John lights the Knight Rider.
December 31st, 2008John is a fairly seminal character in my life. I worked on my first paid job in the motion picture industry with him in 1993 or ’94. Three summers ago, during one of those breakup inspired lost weekends that lasted eight months, I caught up with him in LA and we wound up camping in Joshua Tree for the weekend. It was early August. By the time we got back to LA I was sold on Burning Man, it was time. I had heard about the festival for years but I had other things going on in the desert and it just didnt have the appeal until then. Two weeks later I was headed up to black rock with a car full of excitement and the first sign of being alive that I had been trying to discover for months and months and months and months. Hope and Fear provided no sign of John. Keep in mind I knew exactly where his camp was and went there every day for a week, but thats the way it goes at Black Rock City. Went back the next year with fully organized plans to meet up. Again, a week went by and The Green Man didnt not produce the meeting we were hoping for. So it goes. Last year I was sitting in the camp across the street from me and noticed some sky divers. What the fuck, I’ll roll over to Mystical Misfits and see if he turns up. Sho’ nuff, as I got off my bike there’s John packing up his parachute. I suppose this is what you look like right after you jump out of a plane…
Over his shoulder while he packed his ‘chute, one of the dancers from the camp next door climbed up on the three stories of scaffold to twirl through the air. John had the good fortune to build his township of a camp right next door to a commune of dancers mostly from the North West.

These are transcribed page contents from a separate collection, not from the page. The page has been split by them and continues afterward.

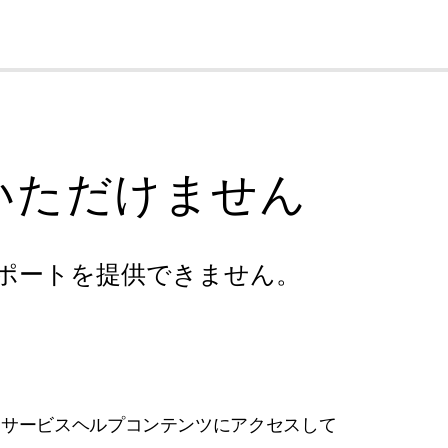
cl
いただけません
ポートを提供できません。
フサービスヘルプコンテンツにアクセスして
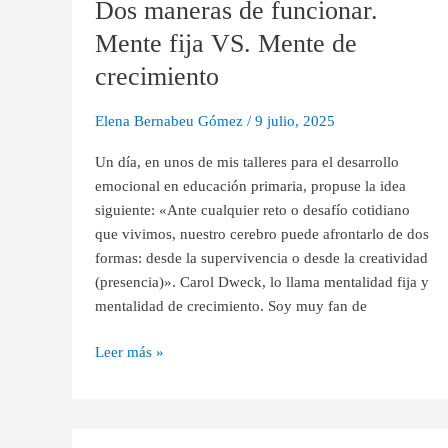
Dos maneras de funcionar.
de
funcionar.
Mente fija VS. Mente de
Mente
crecimiento
fija
VS.
Elena Bernabeu Gómez
/
9 julio, 2025
Mente
de
Un día, en unos de mis talleres para el desarrollo
crecimiento
emocional en educación primaria, propuse la idea
siguiente: «Ante cualquier reto o desafío cotidiano
que vivimos, nuestro cerebro puede afrontarlo de dos
formas: desde la supervivencia o desde la creatividad
(presencia)». Carol Dweck, lo llama mentalidad fija y
mentalidad de crecimiento. Soy muy fan de
Leer más »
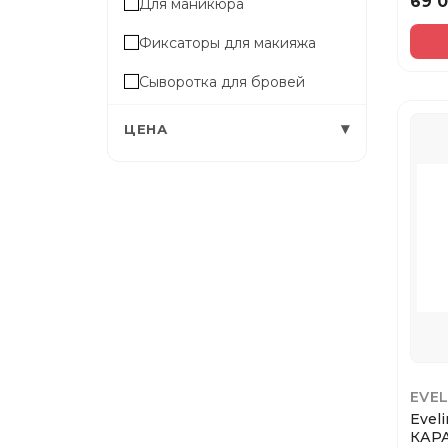
69 
Для маникюра
Фиксаторы для макияжа
Сыворотка для бровей
Солнцезащитный крем для
▾
ЦЕНА
лица
Уход за губами
Солнцезащитный крем
Румяна
Гель для бритья
Увлажнение / Питание
Средства для обвертывания
EVEL
тела
Evel
Тушь для ресниц
КАР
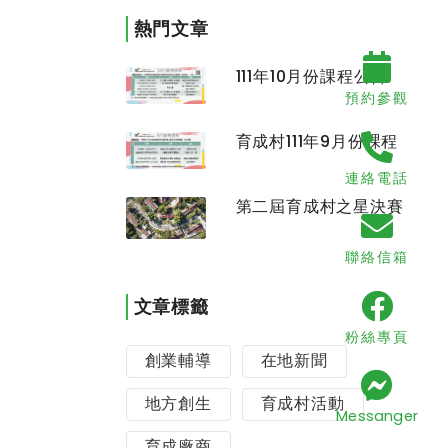
熱門文章
111年10月份課程公告
預約參觀
育成村111年9月份課程
連絡電話
第二屆育成村之星決賽
聯絡信箱
文章標籤
粉絲專頁
創業輔導
在地新聞
地方創生
育成村活動
Messanger
育成廠商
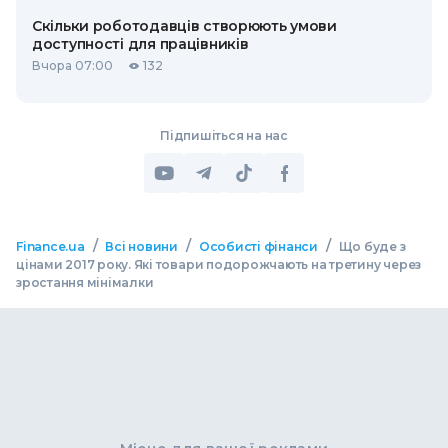
Скільки роботодавців створюють умови
доступності для працівників
Вчора 07:00
132
Підпишіться на нас
/
/
/
Finance.ua
Всі новини
Особисті фінанси
Що буде з
цінами 2017 року. Які товари подорожчають на третину через
зростання мінімалки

Ive photographed a few sky divers right after they’ve landed but this was the first time I ever watched, with full attention, someone pack a parachute. I’m still really amazed at how simple the mechanics of the pack are. As John put it that afternoon, “you dont worry about the chute not opening, you worry about it staying closed”. Good times were had that afternoon which was three years in the making. This roll of film got blasted off in the first five or six minutes of that communion and while it must seem somewhat pedestrian overall, it was a bit of a milestone moment for me that might make a burner or two crack a smile.